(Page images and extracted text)
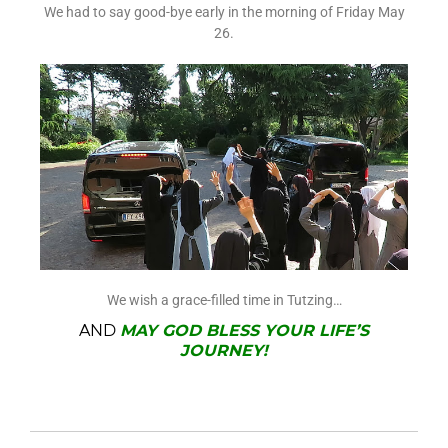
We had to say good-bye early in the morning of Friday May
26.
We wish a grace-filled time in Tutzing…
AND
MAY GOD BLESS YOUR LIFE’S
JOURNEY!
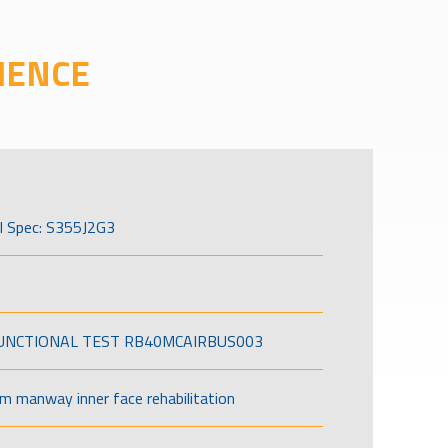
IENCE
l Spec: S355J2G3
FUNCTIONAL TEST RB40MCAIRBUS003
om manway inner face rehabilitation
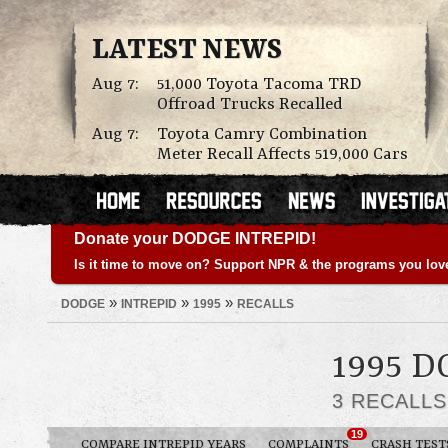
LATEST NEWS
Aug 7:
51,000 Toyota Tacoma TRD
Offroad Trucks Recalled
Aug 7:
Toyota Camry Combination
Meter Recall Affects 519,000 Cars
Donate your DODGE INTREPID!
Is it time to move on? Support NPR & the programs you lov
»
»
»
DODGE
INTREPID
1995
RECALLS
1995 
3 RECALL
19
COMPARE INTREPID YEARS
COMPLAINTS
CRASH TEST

Action item:
Reprint the data verbatim, pictures excluded.

Completed exercise:
We had to say good-bye early in the morning of Friday May
26.
We wish a grace-filled time in Tutzing…
AND
MAY GOD BLESS YOUR LIFE’S
JOURNEY!
IENCE
l Spec: S355J2G3
FUNCTIONAL TEST RB40MCAIRBUS003
om manway inner face rehabilitation
LATEST NEWS
Aug 7:
51,000 Toyota Tacoma TRD
Offroad Trucks Recalled
Aug 7:
Toyota Camry Combination
Meter Recall Affects 519,000 Cars
Donate your DODGE INTREPID!
Is it time to move on? Support NPR & the programs you lov
»
»
»
DODGE
INTREPID
1995
RECALLS
1995 
3 RECALL
19
COMPARE INTREPID YEARS
COMPLAINTS
CRASH TEST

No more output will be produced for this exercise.